WHAT THE EXERCISE ASKS:
For the records below, give the number of lines that include the string "vehicle". Nothing else belongs in the answer.

>>>

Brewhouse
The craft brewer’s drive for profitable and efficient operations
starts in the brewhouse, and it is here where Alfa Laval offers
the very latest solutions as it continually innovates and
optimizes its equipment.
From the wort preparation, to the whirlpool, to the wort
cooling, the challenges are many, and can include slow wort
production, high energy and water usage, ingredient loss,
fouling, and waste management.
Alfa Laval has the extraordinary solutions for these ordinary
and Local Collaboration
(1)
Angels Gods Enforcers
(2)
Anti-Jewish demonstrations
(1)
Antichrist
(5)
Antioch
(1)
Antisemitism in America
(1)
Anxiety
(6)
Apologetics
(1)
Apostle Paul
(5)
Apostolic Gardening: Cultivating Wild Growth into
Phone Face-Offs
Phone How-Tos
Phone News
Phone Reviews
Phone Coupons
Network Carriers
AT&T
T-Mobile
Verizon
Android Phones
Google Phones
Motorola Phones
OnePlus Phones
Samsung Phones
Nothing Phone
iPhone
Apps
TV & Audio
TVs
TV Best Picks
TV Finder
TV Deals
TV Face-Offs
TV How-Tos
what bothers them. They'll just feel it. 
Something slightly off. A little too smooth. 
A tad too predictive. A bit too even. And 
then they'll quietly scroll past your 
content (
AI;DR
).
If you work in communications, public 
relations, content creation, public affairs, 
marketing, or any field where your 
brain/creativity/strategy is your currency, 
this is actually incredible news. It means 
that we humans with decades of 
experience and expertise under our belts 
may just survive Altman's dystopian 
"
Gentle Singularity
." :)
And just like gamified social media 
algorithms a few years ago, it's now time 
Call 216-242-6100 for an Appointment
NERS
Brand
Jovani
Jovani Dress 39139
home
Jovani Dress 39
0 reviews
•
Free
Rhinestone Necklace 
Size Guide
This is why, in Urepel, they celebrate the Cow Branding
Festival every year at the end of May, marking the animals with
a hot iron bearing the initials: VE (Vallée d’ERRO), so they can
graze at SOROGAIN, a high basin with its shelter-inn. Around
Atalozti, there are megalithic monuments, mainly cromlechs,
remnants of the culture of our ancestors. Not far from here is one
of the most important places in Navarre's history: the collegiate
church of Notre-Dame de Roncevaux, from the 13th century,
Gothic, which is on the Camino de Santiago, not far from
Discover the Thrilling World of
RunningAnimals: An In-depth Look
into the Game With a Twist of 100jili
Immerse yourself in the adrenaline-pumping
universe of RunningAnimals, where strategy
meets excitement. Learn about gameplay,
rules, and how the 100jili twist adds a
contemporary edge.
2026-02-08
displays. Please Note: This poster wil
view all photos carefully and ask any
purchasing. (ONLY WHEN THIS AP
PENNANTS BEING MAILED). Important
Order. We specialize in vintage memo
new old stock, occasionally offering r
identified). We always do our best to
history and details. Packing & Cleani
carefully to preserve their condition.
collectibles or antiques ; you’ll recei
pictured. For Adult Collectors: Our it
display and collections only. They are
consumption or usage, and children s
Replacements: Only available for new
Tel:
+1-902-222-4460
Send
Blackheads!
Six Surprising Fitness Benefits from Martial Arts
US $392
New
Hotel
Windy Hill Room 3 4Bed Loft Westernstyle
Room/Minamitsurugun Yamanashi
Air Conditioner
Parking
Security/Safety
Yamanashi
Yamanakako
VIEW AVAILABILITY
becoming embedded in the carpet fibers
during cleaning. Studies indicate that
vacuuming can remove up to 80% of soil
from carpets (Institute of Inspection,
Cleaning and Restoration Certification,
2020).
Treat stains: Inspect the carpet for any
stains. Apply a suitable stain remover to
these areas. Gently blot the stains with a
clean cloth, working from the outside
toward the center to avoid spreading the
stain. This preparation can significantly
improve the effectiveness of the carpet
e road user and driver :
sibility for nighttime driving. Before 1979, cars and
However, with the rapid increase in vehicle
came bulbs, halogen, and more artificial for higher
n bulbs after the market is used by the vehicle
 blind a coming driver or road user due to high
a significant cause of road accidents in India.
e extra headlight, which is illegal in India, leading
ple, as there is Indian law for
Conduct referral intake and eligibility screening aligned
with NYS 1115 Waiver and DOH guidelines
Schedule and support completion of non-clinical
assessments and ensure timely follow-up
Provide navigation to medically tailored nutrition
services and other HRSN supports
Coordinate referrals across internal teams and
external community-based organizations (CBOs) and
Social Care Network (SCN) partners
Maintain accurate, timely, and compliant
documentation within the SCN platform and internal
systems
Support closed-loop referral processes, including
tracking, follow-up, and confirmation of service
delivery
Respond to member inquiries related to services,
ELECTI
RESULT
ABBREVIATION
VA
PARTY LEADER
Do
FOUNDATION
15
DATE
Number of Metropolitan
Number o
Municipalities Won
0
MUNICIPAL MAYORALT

<<<

SOLUTION TO THIS TASK:
2